I never bother programming above about 250 when doing 3D carving work. All the changes in direction rarely allow the machine to get much above that.
If I am doing "mechanical" work like cutting out pockets and such I use those high feedrates. Normally with a fairly new HSS cutter I will cut .25 deep at the high speeds in pine. I back off a bit on the depth of cut in hardwoods. If I am using a larger cutter like .5 I will cut the .25 depth no problem in hardwood.
The first time I cut at feeds like this it scared the heck out of me! I went back to cutting at a slower feed, but then I started going faster again and am now used to it. When I see someone cutting a mechanical piece on YouTube at 100-200 IPM with a good machine I think WHY?
Before I "retired" I worked at one of the largest cnc laser manufacturers. We are talking 5 X 10 machines cruising along at 3200 IPM rapids, and nice cutting at 2400 in thin material. To see something that big going that fast is amazing.

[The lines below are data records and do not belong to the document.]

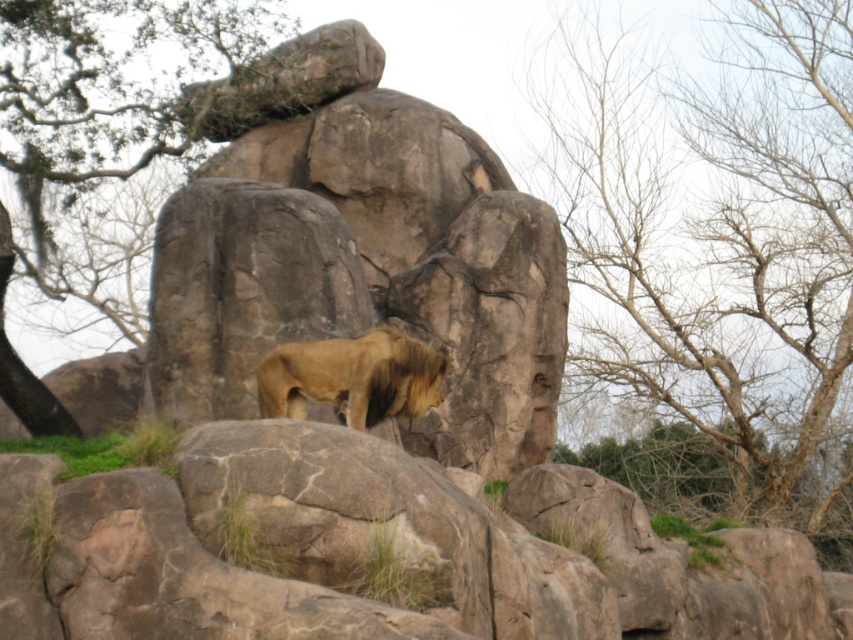 Question: Which is farther from the bare branches at upper right?

Choices:
 (A) green leafy tree at upper left
 (B) golden fur lion at center

Answer: (B)

Question: Is green leafy tree at upper left bigger than golden fur lion at center?

Choices:
 (A) no
 (B) yes

Answer: (B)

Question: Is bare branches at upper right wider than green leafy tree at upper left?

Choices:
 (A) yes
 (B) no

Answer: (B)

Question: Which point is closer to the camera?

Choices:
 (A) (352, 387)
 (B) (38, 132)
 (C) (643, 122)

Answer: (A)

Question: Which object appears farthest from the camera in this image?

Choices:
 (A) bare branches at upper right
 (B) golden fur lion at center

Answer: (A)

Question: Does bare branches at upper right lie behind golden fur lion at center?

Choices:
 (A) yes
 (B) no

Answer: (A)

I was talking with Ger21 one day and he was telling me that the routers where he works leave a rooster tail about 8 feet long when they are cutting. Incredible.
And then there was the machine about 40 years ago cutting aluminum aircraft parts. 50K rpm spindle, depth of cut 3.00 inches, .5 endmill taking a half diameter pass at 1100 IPM. Downright scarey, I swore the tool was going to snap right off. Never happened.